The panorama, from right to left: A Frosty the Snowman impersonator announcing "Happy birthday!" from inside a basketball-size head outfitted with a corncob pipe and a button nose; four audience members playing "Hands on a Headless Fox," a taxidermied version of Hands on a Hardbody with prizes that include a butt plug, a porn tape and, for the winner, $20; and two elves that grunt like monkeys, clamoring away in their cage in a futile attempt to produce Furbies. In front of the three-ring circus are its creators, Keith Reynolds and Cathy Power, dressed as Santa and a gogo-booted Mrs. Claus.

With Keith squeezing an accordion and Cathy strumming a couple of chords on the guitar, they launch into a set of songs about women, men, drugs, divorce, yeast infections, a leprechaun who hates Louis Farrakhan and a slacker who's okay with the fact that his girlfriend left him for a beer because he's now free to pee in the sink. Cathy sings an anti-anal-sex ballad that rhymes anus with heinous, and proclaims, "I'm not your three-holer, baby / I'm not your bowling ball." Keith poses as a stalker who asks sweetly, "Why does The Man have to stand between a man and a woman?" They both approximate the sound of birds boo-hooing for a cover of Prince's "When Doves Cry."

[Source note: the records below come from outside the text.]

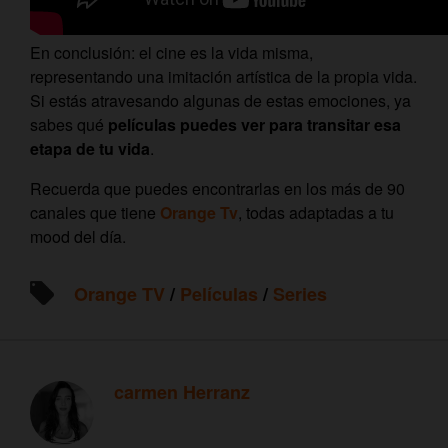
En conclusión: el cine es la vida misma,
representando una imitación artística de la propia vida.
Si estás atravesando algunas de estas emociones, ya
sabes qué
películas puedes ver para transitar esa
etapa de tu vida
.
Recuerda que puedes encontrarlas en los más de 90
canales que tiene
Orange Tv
, todas adaptadas a tu
mood del día.
Orange TV
/
Películas
/
Series
carmen Herranz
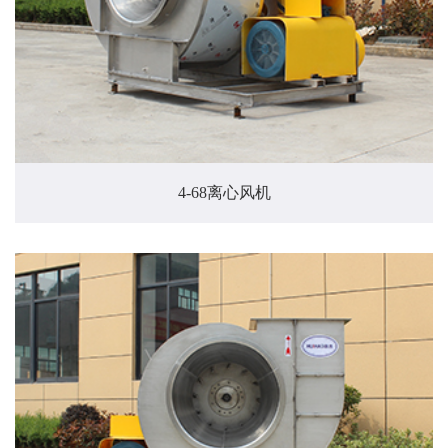
4-68离心风机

Keith thrashes around violently. Cathy sucks suggestively on a big candy cane. A deadpan elf strips to his saggy underwear. Audience plants break out into WCW-style wrestling. And the twenty- to thirtysomethings packed into the upstairs of Rudyard's sing along like drunken sailors and line up to pay $2 for a Polaroid pose on Santa's lap.

Part band, part anti-band, part absurdist theater, part vaudeville, part improvisational comedy, part childish tantrum, all obscenity, together Keith and Cathy are Slump, and this is the Slump Christmas Show. "I ate Jesus on a wafer," twangs Cathy in honor of the upcoming holiday, "and then I washed him down with a cup of his blood."

The uninitiated titter nervously. Is it okay to laugh at this stuff? Slump's message is a loud yes, and this message is much appreciated by the scruffy underground art-scene types who constitute the bulk of the band's cult following. These two misfits have managed to tap into the collective unconscious of the artsy intelligentsia, the part of this crowd that celebrates the disgusting rather than the divine, the silly rather than the serious. They play to the 13-year-old inside the 30-year-old, who secretly still likes to tell dick jokes and light farts. And they do it without pretense or irony or sarcasm or satire. For the audience, the freedom that comes with reveling in imperfection, impropriety and an overall lack of importance is intoxicating. Slump is playtime for grown-ups.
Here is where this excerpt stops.